Discussion in 'Retail Brokers' started by bungrider, Jun 14, 2002.

  1. While trying to dump 1000 shares this morning, i made the mistake of using limit orders. If you were asleep at the open today, the market was moving very fast for the first ten minutes.

    I was using SMART routing, and trying to hit bids with 100sh increments, and my orders were almost always sent to Island, where they were not filled in time, despite there being a valid bid from another ECN or MM at my limit price.

    Well, IB, you just found another way to fuck me. Congrats.

    Anyone out there switch from IB to Point Direx? Please IM me with your experience so far. I think that was just the last straw with IB for me.

  2. BTW, if anyone else had a similar experience, please post it and we can (maybe) figure out what went wrong. (The above post was referring to closing out a long position, not initiating a short, and the stock was nas NMS). I was selling 100-200sh per order and aiming for bids.

    Normally execution is IB's strong point, but I've never had an experience like this. It's my assumption that when I sent in the order (and in retrospect I should've been using market orders, but normally I never ever use market orders since I mostly trade listed) there was an ISLD bid at my limit price, but someone else beat me to it, and what I don't get is if I sent the order in as SMART, why it didn't reroute to the other bid at the same price instead of keeping it at ISLD moving my sell to the offer side??? Do only market orders automatically reroute to another destination if your initial venue has already been hit??
  3. mskl


    why don't you call the help desk and ask them to see exactly what happened with your orders?
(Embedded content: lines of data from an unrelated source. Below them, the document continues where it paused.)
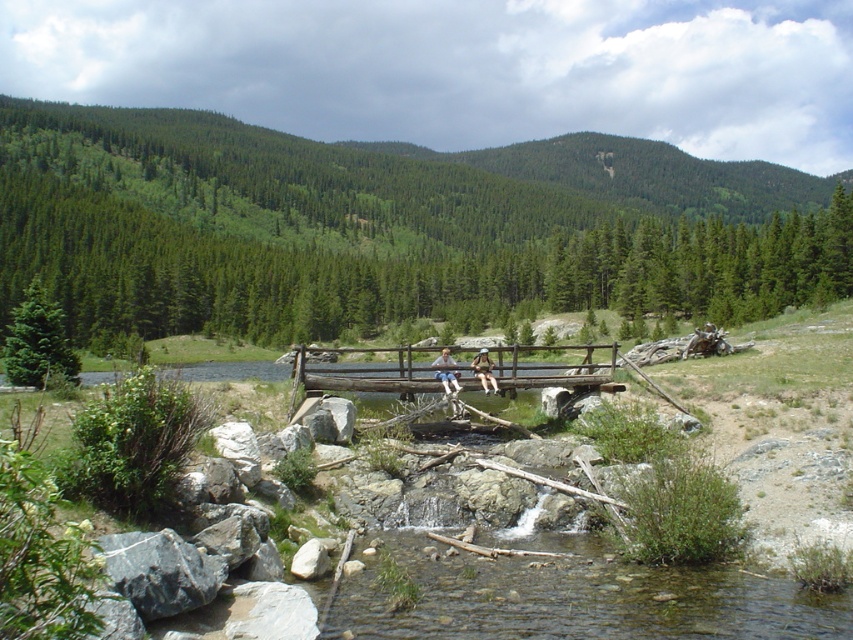 How distant is brown wooden bridge at center from matte black shorts at center?

brown wooden bridge at center and matte black shorts at center are 148.98 feet apart.

Find the location of a particular element. This screenshot has height=640, width=853. brown wooden bridge at center is located at coordinates (384, 376).

Who is positioned more to the left, clear water at center or light brown wooden bench at center?

clear water at center

Can you confirm if clear water at center is wider than light brown wooden bench at center?

No, clear water at center is not wider than light brown wooden bench at center.

Locate an element on the screen. clear water at center is located at coordinates (567, 595).

Between brown wooden bridge at center and light brown wooden bench at center, which one is positioned higher?

Positioned higher is light brown wooden bench at center.

Can you confirm if brown wooden bridge at center is positioned to the left of light brown wooden bench at center?

No, brown wooden bridge at center is not to the left of light brown wooden bench at center.

Does point (376, 369) come closer to viewer compared to point (486, 381)?

No, it is behind (486, 381).

The width and height of the screenshot is (853, 640). What are the coordinates of `brown wooden bridge at center` in the screenshot? It's located at (384, 376). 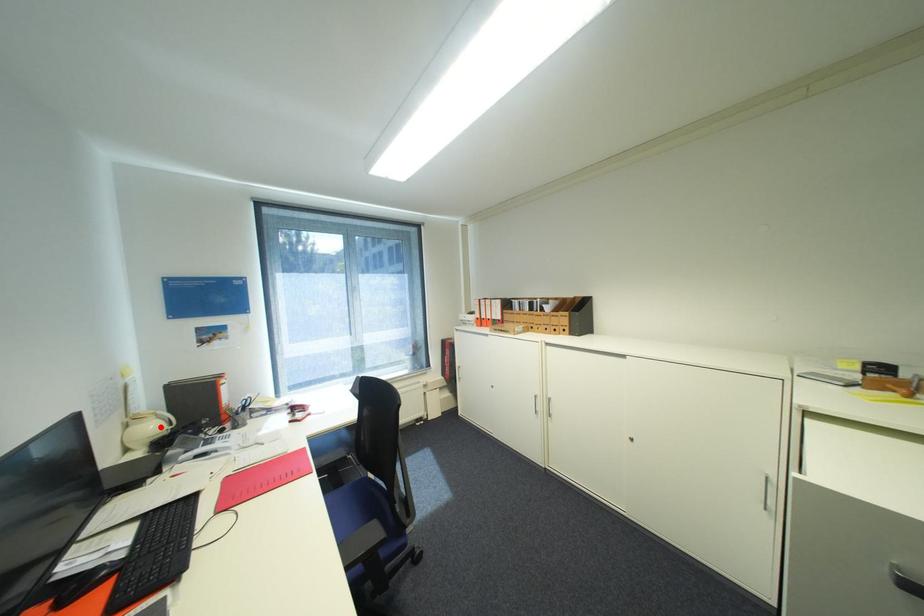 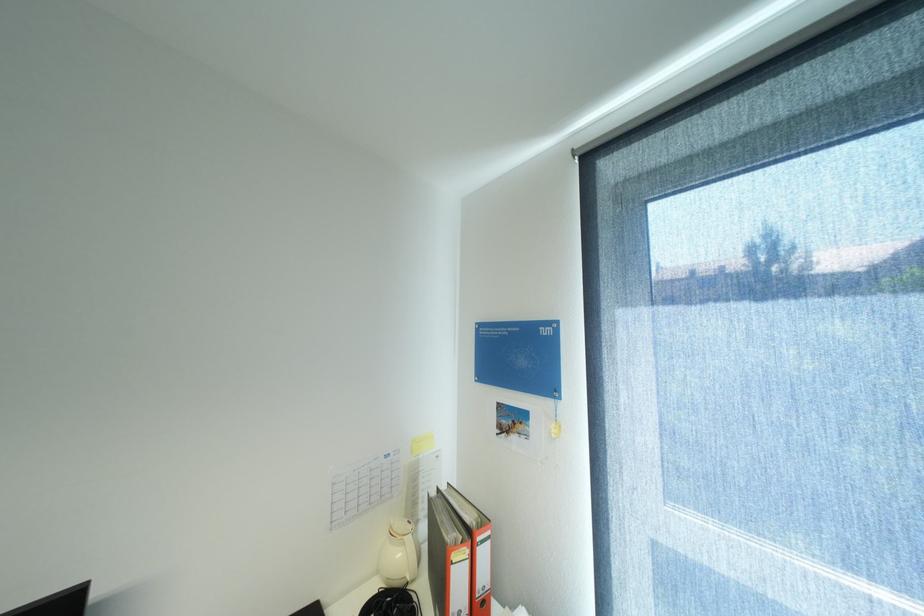 Locate, in the second image, the point that corresponds to the highlighted location in the first image.

(407, 554) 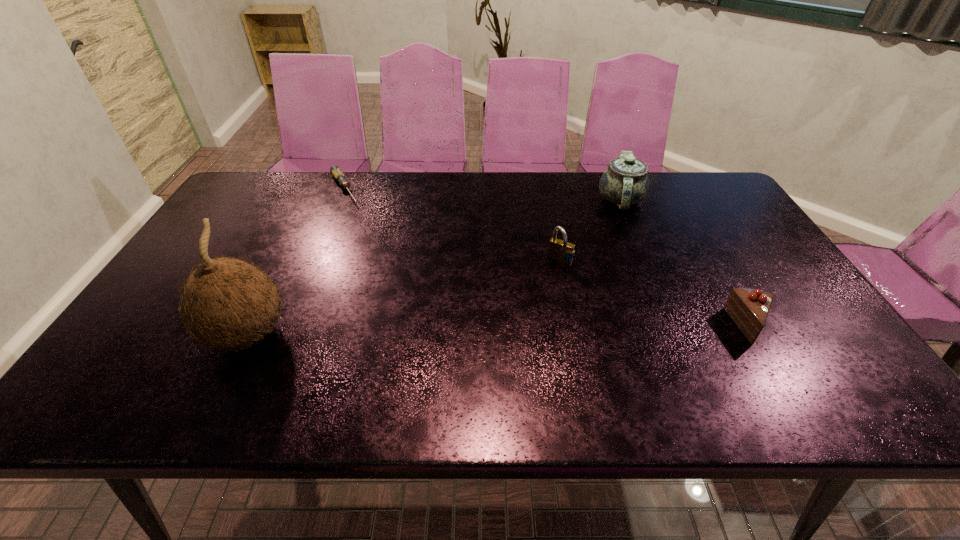 Image resolution: width=960 pixels, height=540 pixels. What are the coordinates of `chinaware at the far edge` in the screenshot? It's located at (625, 182).

You are a GUI agent. You are given a task and a screenshot of the screen. Output one action in this format:
    pyautogui.click(x=<x>, y=<y>)
    Task: Click on the coconut at the near edge
    Image resolution: width=960 pixels, height=540 pixels.
    Given the screenshot: What is the action you would take?
    pyautogui.click(x=226, y=302)

Find the location of `chocolate cake that is at the near edge`. chocolate cake that is at the near edge is located at coordinates (748, 308).

This screenshot has height=540, width=960. Identify the location of object that is at the right edge. (748, 308).

In order to click on object that is at the near right corner in this screenshot , I will do `click(748, 308)`.

Find the location of `free point at the far edge`. free point at the far edge is located at coordinates (494, 190).

The width and height of the screenshot is (960, 540). I want to click on blank space at the near edge, so click(x=371, y=342).

This screenshot has height=540, width=960. In the image, there is a desktop. In order to click on vacant region at the left edge in this screenshot , I will do `click(260, 216)`.

Identify the location of free space at the right edge. The height and width of the screenshot is (540, 960). (750, 250).

This screenshot has height=540, width=960. I want to click on vacant space at the far left corner, so click(251, 190). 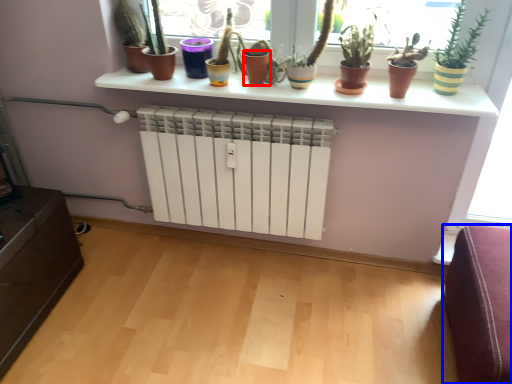 Question: Which of the following is the farthest to the observer, vase (highlighted by a red box) or furniture (highlighted by a blue box)?

Choices:
 (A) vase
 (B) furniture

Answer: (A)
    I have asked in the past and they have done an "audit trail" to see where your order was sent and you will see why you missed the trade. (perhaps it was an IB problem but you will never know until you contact them)
  4. bung: as far i've seen, re-routing occours in certain
    intervals. ib's servers check not always for the opportunity
    to reroute, so you are better off with cancel & new order.
  5. i think the interval is something between 10 and 30 seconds.
  6. thanks saschabr. that explains it. next time i'll go market.
  7. mskl


    I don't think this is the case. I had a trade not too long ago that didn't execute and I was told that IB constantly searched for a an order to match against your limit order.

    For example I sent a limit order to sell IBM at $90.55. The order was sent to the NYSE. The stock downticked but after a few minutes IBM came back and the NYSE was $90.60 bid - trading at $90.65 at the NYSE. In the destination column, it indicated that my order was at the NYSE. But I never got a fill. When I asked for an audit trail it was shown that my order went initially to the NYSE but just before the NYSE went $90.60 bid, there was another $90.60 bid on Island so my order was cancelled at the NYSE in order to sell to Island but just as the order was cancelled the bid on Island disappeared and the time the order was sent back to the NYSE then that bid was also gone. It is possible that this can happen.
  8. mjt


  9. mskl


    It only spends 10 seconds at the destination if there should be an execution with no response from the market. If the order is no longer marketable at the destination then it immediately will go to another destination if it can find a match.

    I'm not sure if this order routing depends on "IB QUOTES". If it does then if IB is having a quote problem then one should never send their orders via SMART/BEST.
  10. Kymar


    Doesn't that pretty much already answer your question?

    I don't use IB, but, in fast market conditions, esp. during the first 10 mins., and almost no matter how good your connection is, you can't even be sure that the quotes you're seeing are up-to-the-second. You'd have to ask IB how they're algorithm is written, and how long it takes to cancel an unmatched ISLD order, and what it goes through before it aims for and tries to hit another possible source of liquidity, and so on, but you can't even be sure, I don't think, what the system was "seeing" during the (split?) seconds during which you were observing.